As I sit in meditation and observe the activity of my mind, it is easy to get drawn into a battle with it. I think, “I wish my mind were quiet,” and this desire becomes a catalyst for new thoughts and feelings. The theme that has surfaced most consistently over the last 24 days is acceptance. Resistance is desire. Acceptance is is renunciation.
So as I sit today, rather than will myself to be quiet or attempt to control my thoughts with force, I simply observe thoughts arise as they may.
I close my eyes and observe my mind. Thoughts and images appear as usual. As they appear, I recognize their position in space, occurring roughly within the sphere of my head. I then connect with the infinite expanse around me, surrounding me infinitely in all directions. By inhabiting this space I imagine the pasture of my mind expanded infinitely. My mind is the wild horse; the infinite expanse around my mind is the pasture.
From this perspective my mind and its thoughts now seem small and singular, as if contained by a much greater context. A specific sensation arises within me, as though by observing the limited power of my mind I no longer solely identify with it. I am not the wild horse, I am the pasture. I let the horse do as it desires, but with nothing to buck against and no one trying to control it, it quiets down.
As I embody the metaphor of “giving the horse a bigger pasture,” I notice that when I expand my awareness outward from from my body to create a bigger pasture, I can do this only to a finite limit. Because I am finite and the universe is infinite, I always encounter a boundary that feels like the extent of my consciousness, and beyond it feels other.
But instead, if I focus on feeling within myself the sensation of limitlessness, I find that my separate consciousness fades and I merge with the infinite ground of being already in existence in all places and things.

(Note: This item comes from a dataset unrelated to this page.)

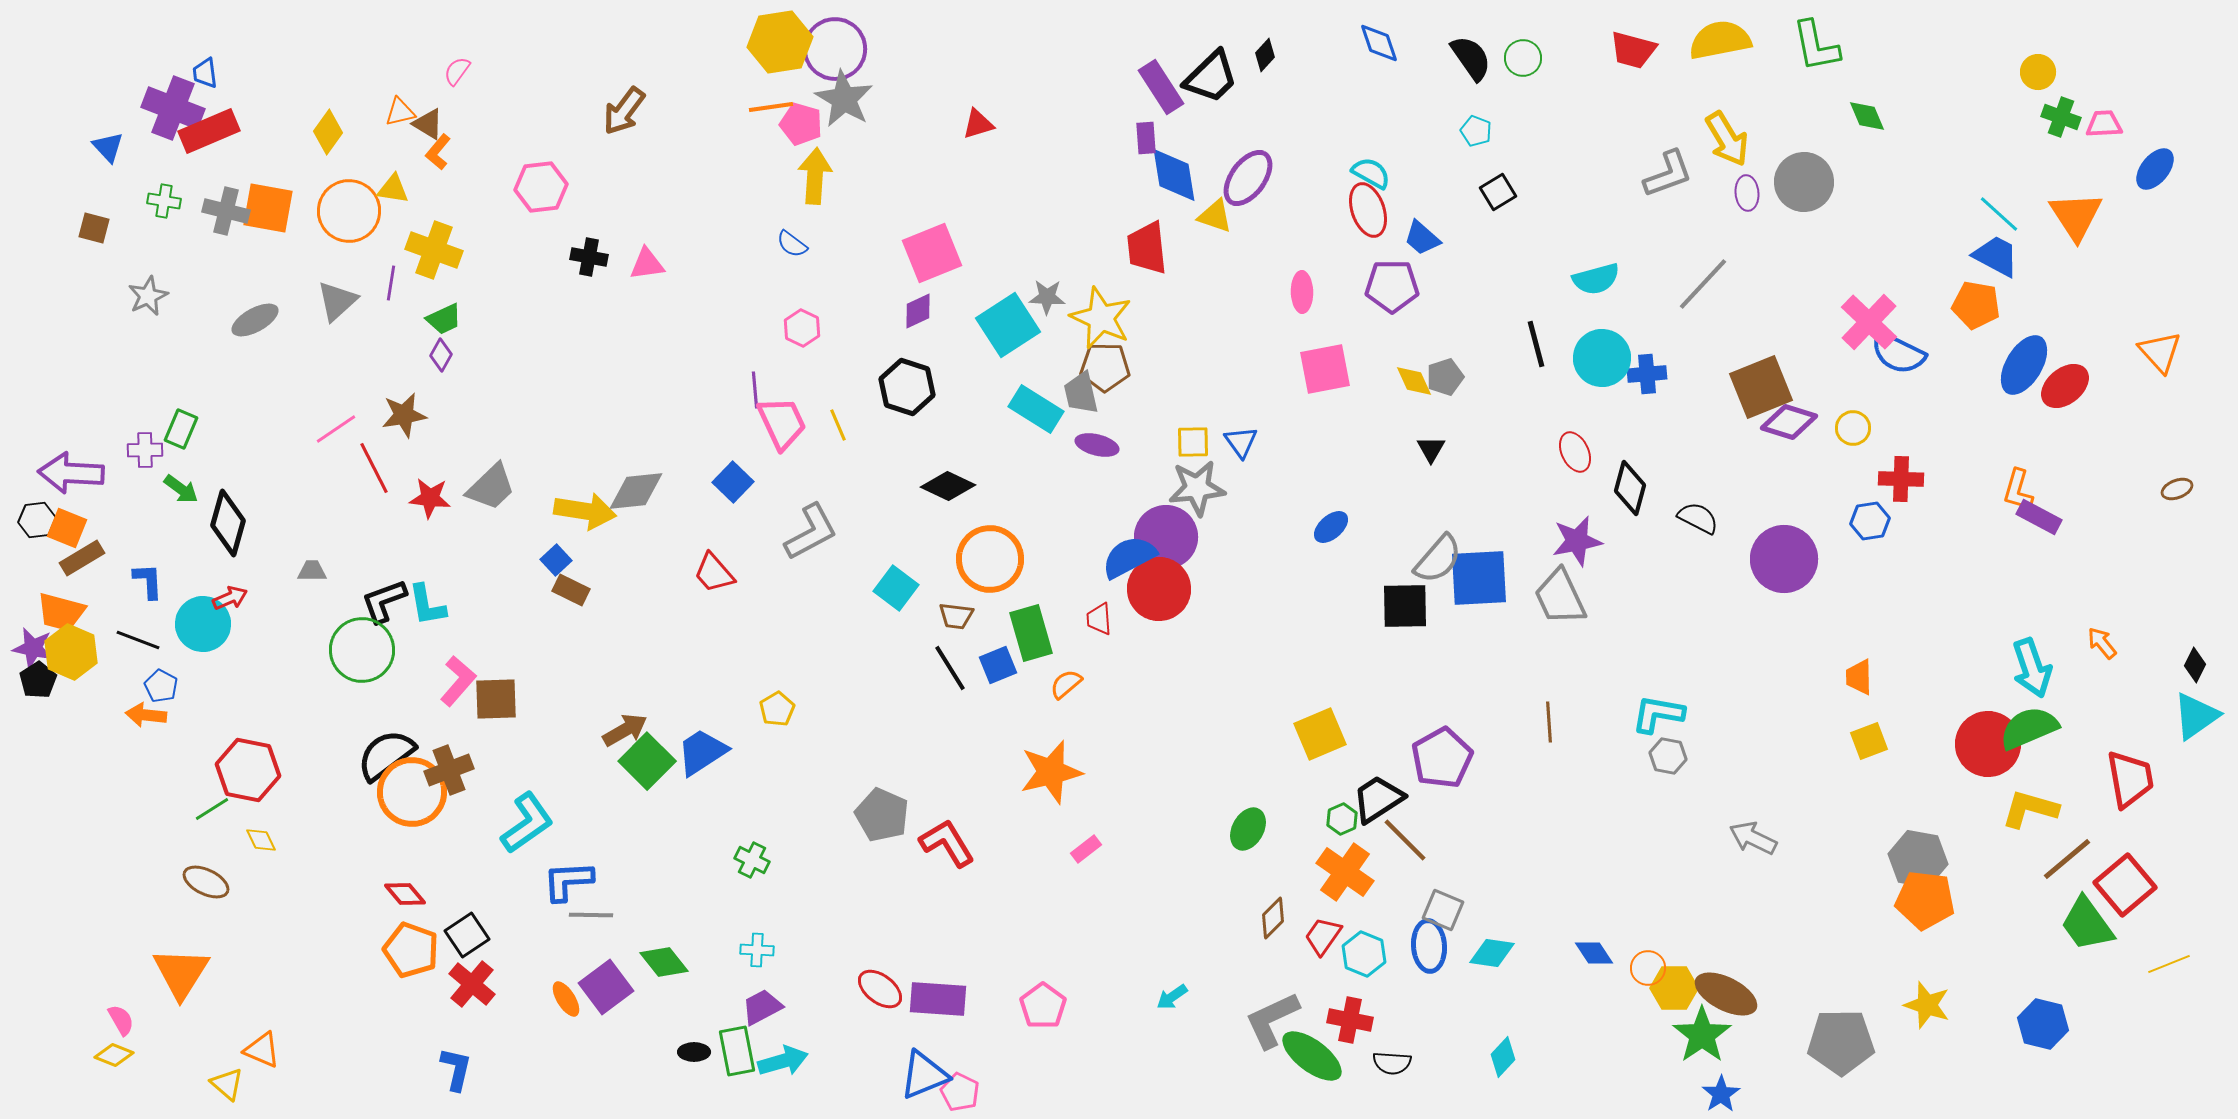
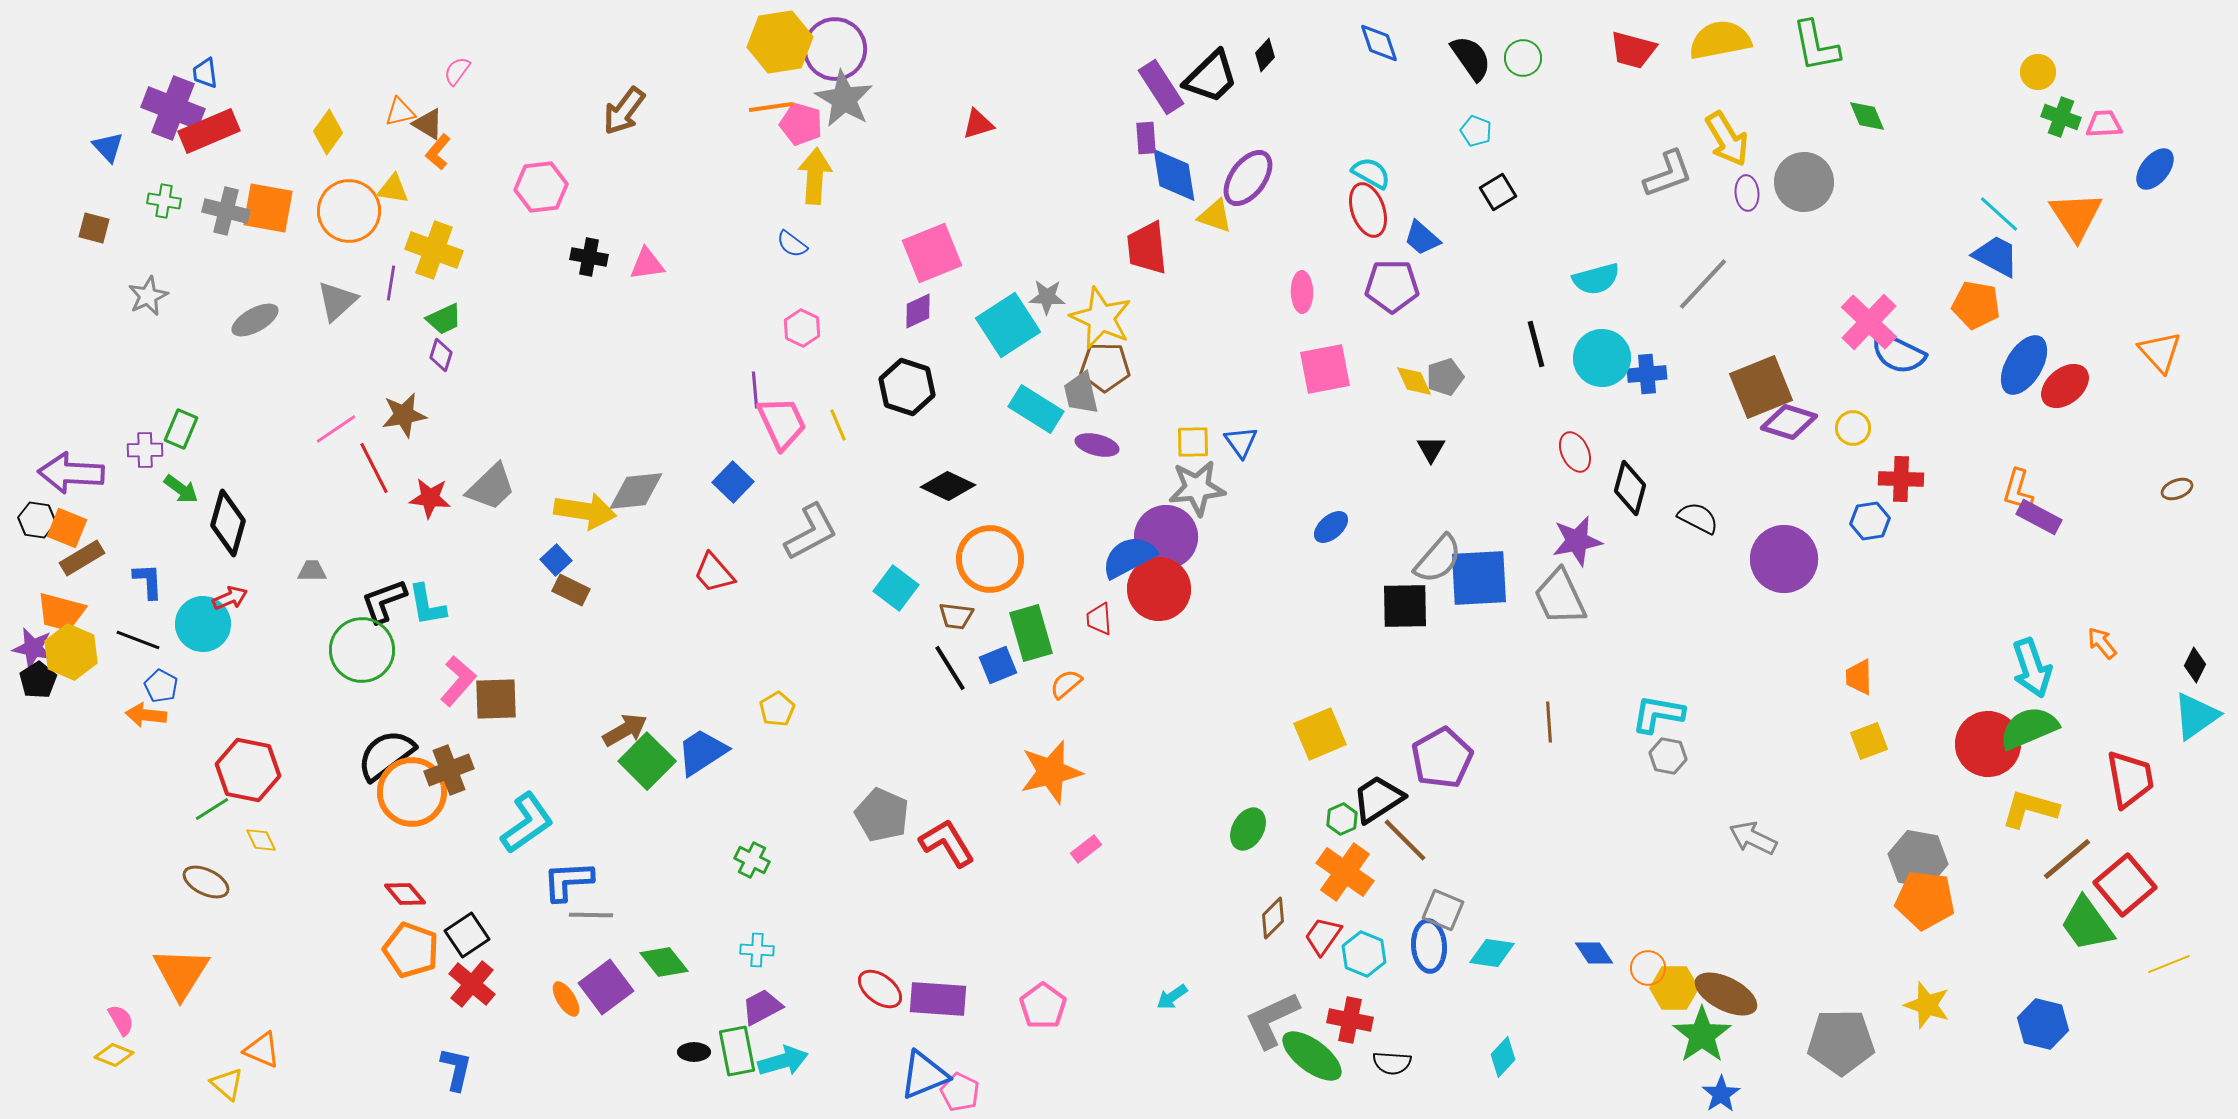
purple diamond at (441, 355): rotated 12 degrees counterclockwise
black hexagon at (37, 520): rotated 15 degrees clockwise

This is my true identity, and from it the mind is no threat. It can do what it will; all else is infinite stillness. But precisely because I now identify with the stillness, the mind quiets of its own accord. I still in roaring stillness.
It is so still that I become eerily aware of my own body. My ears are ringing; my heart beats in my neck. Without relaxing consciously, layers of tension melt away. My breathing deepens into my lower abdomen. There is a sensation of being in the deepest comfort of sleep while being fully alert and awake. More good happens to the body in the absence of conscious instruction than ever happens as a result of it.
At the 30 minute mark, I feel a sudden tug at my heart center. I think of a close friend and wonder what she is up to. As this feeling subsides my phone buzzes; it is a text from her. The accuracy of this intuition excites me, but I let it go and return my horse to its infinite pasture.
I sit this way for 45 minutes. When my timer goes off I double check it – it feels like it has been ten minutes. The world speaks to me as I walk room to room in the house. I am stillness in motion.
The feeling stayed with me for several hours, and I slept a deep, dreamless sleep that night. As is awoke the following morning I had the distance sensation that I had been aware of myself sleeping.